Let $G$ be an abelian group. Let $G_T$ be the torsion part of $G$, i.e. the set of all elements of $G$ of finite order. And let $G_F$ be the torsion-free part of $G$, i.e. the set containing $0$ along with all elements of $G$ of infinite order. Then my question is, is the isomorphism type of $G$ uniquely determined by the isomorphism types of $G_T$ and $G_F$?
I think this is definitely true in the case when $G$ is finitely generated, but I'm asking about the general case.
(Still not quite a complete answer.)
An abelian group $A$ does not have a canonically defined torsion-free subgroup in general (the elements of infinite order usually aren't a subgroup). What is canonically defined is a short exact sequence
$$0 \to A_T \to A \to A/A_T \to 0$$
where $A/A_T$, which we'll write $A_F$, is the universal torsion-free abelian group admitting a map from $A$; you might call this the "torsion-free part" but keep in mind that it's a quotient, not a subgroup.
$A$ is not determined by the isomorphism type of $A_T$ and $A_F$, and the reason is that the short exact sequence above does not split in general, and so in general defines a nontrivial class in $\text{Ext}^1(A_F, A_T)$. It does split if $A_F$ is free (equivalently, projective as a $\mathbb{Z}$-module), which in particular happens whenever $A$ is finitely generated; in this case we have
$$A \cong A_T \oplus A_F$$
so $A$ is in fact determined up to isomorphism by $A_T$ and $A/A_T$. So to exhibit a counterexample we need to find a torsion abelian group $A_T$ and a torsion-free abelian group $A_F$ such that $\text{Ext}^1(A_F, A_T) \neq 0$; in particular $A_F$ must be torsion-free (equivalently, flat as a $\mathbb{Z}$-module) but not free, and hence infinitely generated.

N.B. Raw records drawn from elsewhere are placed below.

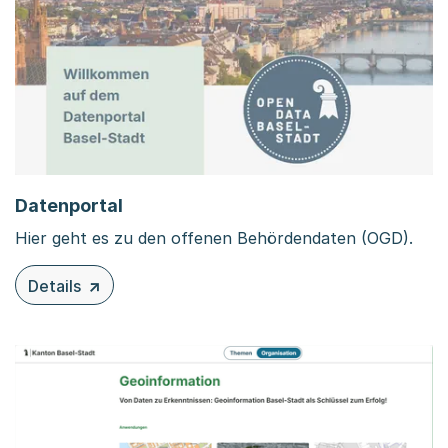
Datenportal
Hier geht es zu den offenen Behördendaten (OGD).
Details
zu diesem Inhalt: Datenportal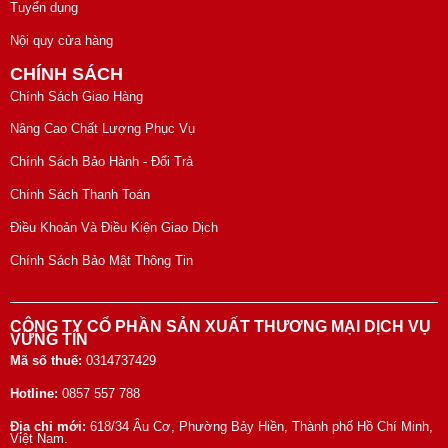
Tuyển dụng
Nội quy cửa hàng
CHÍNH SÁCH
Chính Sách Giao Hàng
Nâng Cao Chất Lượng Phục Vụ
Chính Sách Bảo Hành - Đổi Trả
Chính Sách Thanh Toán
Điều Khoản Và Điều Kiện Giao Dịch
Chính Sách Bảo Mật Thông Tin
CÔNG TY CỔ PHẦN SẢN XUẤT THƯƠNG MẠI DỊCH VỤ
VỮNG TÍN
Mã số thuế:
0314737429
Hotline:
0857 557 788
Địa chỉ mới:
618/34 Âu Cơ, Phường Bảy Hiền, Thành phố Hồ Chí Minh,
Việt Nam.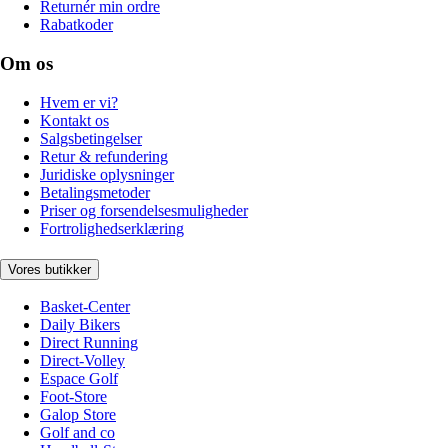
Returnér min ordre
Rabatkoder
Om os
Hvem er vi?
Kontakt os
Salgsbetingelser
Retur & refundering
Juridiske oplysninger
Betalingsmetoder
Priser og forsendelsesmuligheder
Fortrolighedserklæring
Vores butikker
Basket-Center
Daily Bikers
Direct Running
Direct-Volley
Espace Golf
Foot-Store
Galop Store
Golf and co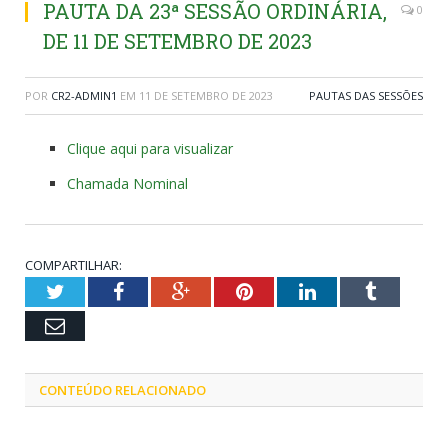
PAUTA DA 23ª SESSÃO ORDINÁRIA,
0
DE 11 DE SETEMBRO DE 2023
POR
CR2-ADMIN1
EM
11 DE SETEMBRO DE 2023
PAUTAS DAS SESSÕES
Clique aqui para visualizar
Chamada Nominal
COMPARTILHAR:
Twitter
Facebook
Google+
Pinterest
LinkedIn
Tumblr
Email
CONTEÚDO RELACIONADO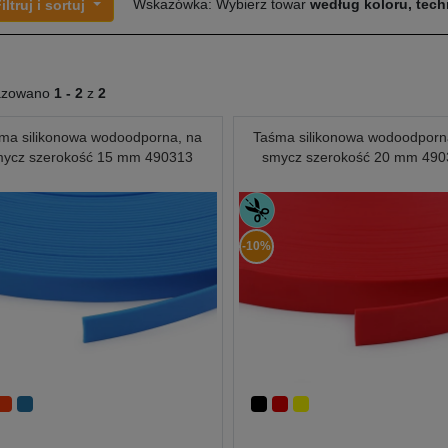
Wskazówka: Wybierz towar
według koloru, techn
iltruj i sortuj
azowano
1 -
2
z
2
ma silikonowa wodoodporna, na
Taśma silikonowa wodoodporn
mycz szerokość 15 mm 490313
smycz szerokość 20 mm 49
-10%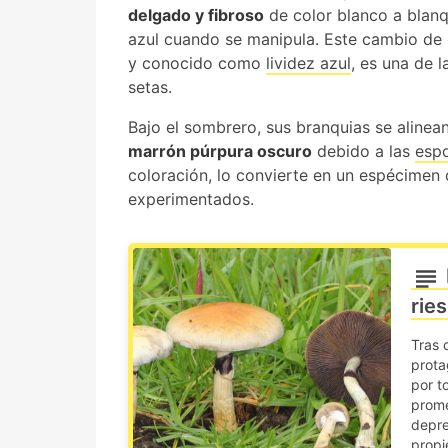
delgado y fibroso
de color blanco a blanq
azul cuando se manipula. Este cambio de c
y conocido como
lividez azul
, es una de l
setas.
Bajo el sombrero, sus branquias se aline
marrón púrpura oscuro
debido a las
esp
coloración, lo convierte en un espécimen d
experimentados.
rie
Tras 
prota
por t
prome
depre
propi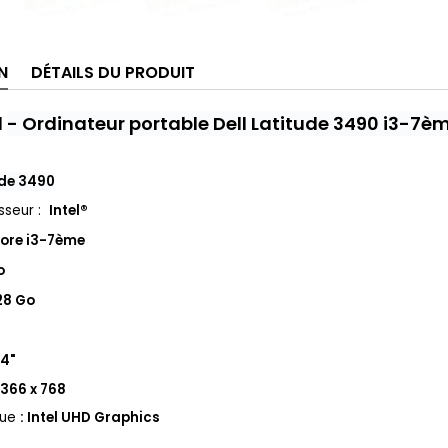
N
DÉTAILS DU PRODUIT
l
-
Ordinateur portable Dell Latitude 3490 i3-7èm
ude 3490
sseur :
Intel®
ore i3-7ème
o
28 Go
14"
 1366 x 768
que
: Intel U
HD Graphics
i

Take $A_F = \mathbb{Z} \left[ \frac{1}{p} \right]$ where $p$ is a prime. If we write $A_F$ as a filtered colimit of the diagram $\mathbb{Z} \xrightarrow{p} \mathbb{Z} \xrightarrow{p} \dots $ and try to compute $\text{Ext}^1(A_F, A_T)$ where $A_T$ is unspecified then we get a $\lim^1$ exact sequence
$$0 \to \lim^1_n A_T \to \text{Ext}^1 \left( \mathbb{Z} \left[ \frac{1}{p} \right], A_T \right) \to 0$$
so we want to find a torsion abelian group such that $\lim^1$ of the diagram $\dots \xrightarrow{p} A_T \xrightarrow{p} A_T$ is nonzero. I believe that we can take $A_T = \bigoplus_i \mathbb{Z}/p^i$ (which showed up in this previous math.SE question, also about extensions of torsion-free abelian groups by torsion abelian groups), but it seems annoying to verify that this works; I believe it does not suffice to take either $A_T = \mathbb{Z}/p$ or $A_T = \mathbb{Z} \left[ \frac{1}{p} \right]/\mathbb{Z}$ (the Prufer $p$-group), which I was hoping would work.
Edit: Apparently it's simpler to just construct $A$ directly. Supposedly the abelian group $A = \prod_i \mathbb{Z}/p^i$ has the property that its torsion sequence $0 \to A_T \to A \to A/A_T \to 0$ doesn't split, but I'm not sure how to prove it off the top of my head.